Building a comment system for a static site, part 1: Requirements, technologies, and database design
| about 5 minutes to read
I recently promised a writeup of adding dynamic content on your static website. Probably one of the more useful things for this is a comment system for a personal blog. Since I didn’t have one after moving to my Hugo site, I decided this would be a fruitful area of exploration - and sure enough, it’s been really great and I’ve learned a lot (you can now see the results below each post on my site, including this one). I’m going to take the next couple of posts to discuss how exactly this can be set up using serverless technologies like AWS Lambda and DynamoDB, but to start, I want to talk about how I decided what my comment system should look like and what it needed to accomplish, and how I picked the technologies I did to create it.
My design goals for the comment system were very simple. I’ve listed them out below, along with my initial thoughts on how to accomplish those goals. Some of them are super obvious, others less so, but I feel that it’s worth outlining my thought process here.
Quick digression: the concept of “minimum viable product” is core to a lot of product development, and I think it’s important to think about when you start out actually building stuff. At the end of the day, what I needed was a comment system - nothing more. That meant that there are a few features that I could strip out for my first iteration, and to that end I divided my list up into “must haves” and “nice to haves”. All that I worried about for the first build were two things: storing and displaying comments. Anything else could wait for iteration.
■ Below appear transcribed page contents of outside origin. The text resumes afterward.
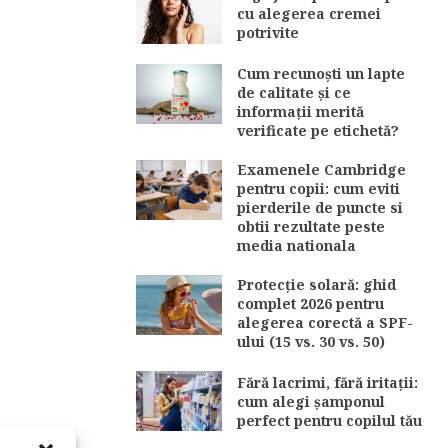
cu alegerea cremei
potrivite
Cum recunoști un lapte
de calitate și ce
informații merită
verificate pe etichetă?
Examenele Cambridge
pentru copii: cum eviti
pierderile de puncte si
obtii rezultate peste
media nationala
Protecție solară: ghid
complet 2026 pentru
alegerea corectă a SPF-
ului (15 vs. 30 vs. 50)
Fără lacrimi, fără iritații:
cum alegi șamponul
perfect pentru copilul tău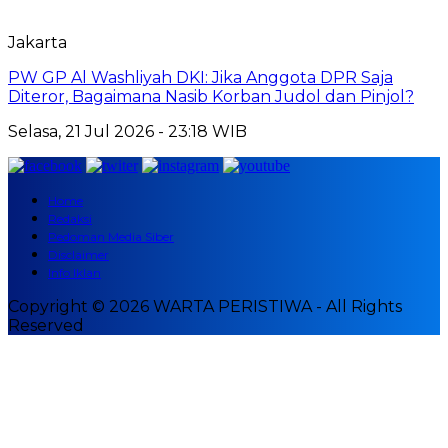
Jakarta
PW GP Al Washliyah DKI: Jika Anggota DPR Saja
Diteror, Bagaimana Nasib Korban Judol dan Pinjol?
Selasa, 21 Jul 2026 - 23:18 WIB
Home
Redaksi
Pedoman Media Siber
Disclaimer
Info Iklan
Copyright © 2026 WARTA PERISTIWA - All Rights
Reserved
“Must haves:” - Users should be able to comment on posts - Web form to accept comment input and save to a database - Users should be able to view other comments on posts - Retrieve existing comments from the database and sort them appropriately
“Nice to haves”: - Users should be able to reply to other comments - Comment threading or another system (@ mentions?) - Users should be safe when visiting my site - Comment text needs to be web-safe - Provide effective moderation options to avoid spam and other malicious comments
When I design my applications, my initial thought is always almost immediately data structure. I knew I needed to balance flexibility with cost effectiveness, and after thinking a little bit about it I settled on Amazon’s DynamoDB. It was a natural choice, since I’m already pretty tightly integrated with AWS, and after giving it some thought I felt like despite its limitations it would be possible to work within them to build a system that met my requirements.
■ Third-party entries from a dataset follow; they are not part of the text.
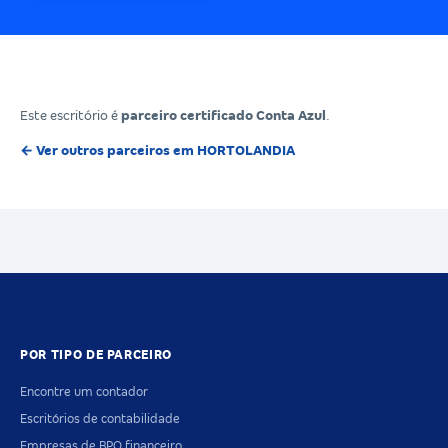
Este escritório é
parceiro certificado Conta Azul
.
← Ver outros parceiros em HORTOLANDIA
POR TIPO DE PARCEIRO
Encontre um contador
Escritórios de contabilidade
Empresas de BPO financeiro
Staying in the vein of cost-effectiveness, I knew I wanted to leverage AWS Lambda to actually do the heavy lifting of handling and retrieving comments. That would keep me off of servers but still allow me to pull in dynamic data. I chose Node as my language for this project because I had some familiarity with it already, there were supplemental packages I could leverage for some of the heavier technical lifts, and I didn’t want to try and learn too many new technologies. I decided to split into two Lambda functions: one to retrieve data from the database, and one to handle input. It could be done as one with some extra logic to do different things on a GET versus a POST, but I find that having each function do only one thing helps clarify way more than having one big omnibus function, and I’m sure if I looked hard enough it’d probably be an actual best practice with Lambda, since part of optimizing serverless costs is minimizing your processing time.
This is where DynamoDB came in. The question of data structure is so important when figuring out how to build a solid system, and this was my first time working with a NoSQL database, so I was a little overwhelmed starting out. I did eventually figure out what I was doing, though - once I did enough reading, I got to a pretty good place.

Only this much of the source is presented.